**TASK REQUIREMENTS:** Hunt through the entries for the word "Gauloises" and copy each line in which it appears.

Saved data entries
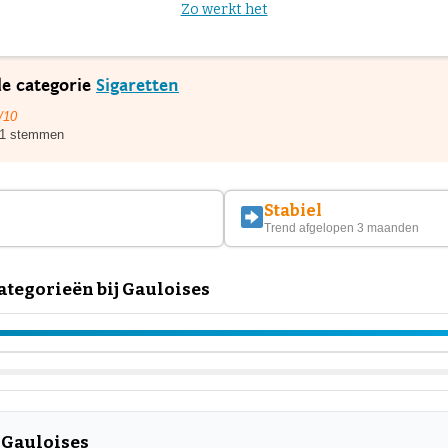
Zo werkt het
de categorie
Sigaretten
/10
1 stemmen
Stabiel
Trend afgelopen 3 maanden
tegorieën bij Gauloises
 Gauloises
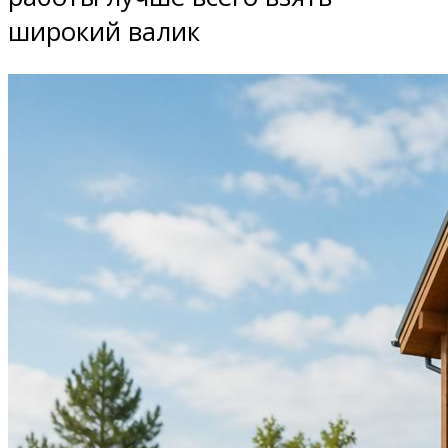
широкий валик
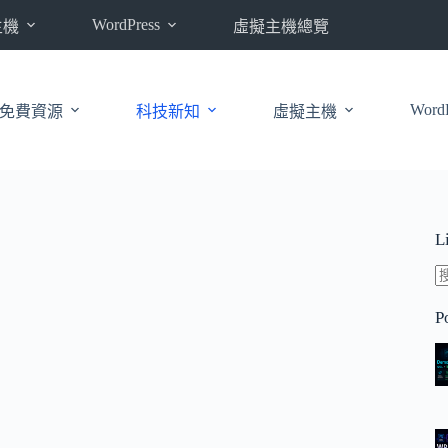
WordPress
主機
虛擬主機總覽
WordP
免費資源
科技新知
虛擬主機
L
P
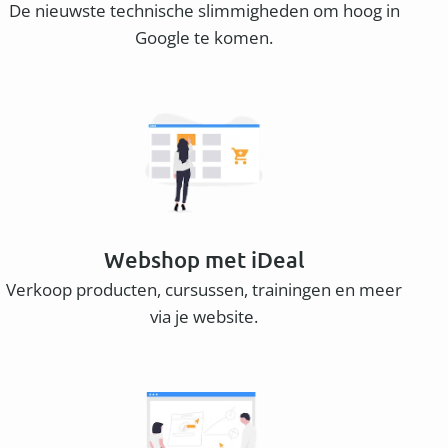
De nieuwste technische slimmigheden om hoog in
Google te komen.
Webshop met iDeal
Verkoop producten, cursussen, trainingen en meer
via je website.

**TASK SOLUTION:**
tegorieën bij Gauloises
 Gauloises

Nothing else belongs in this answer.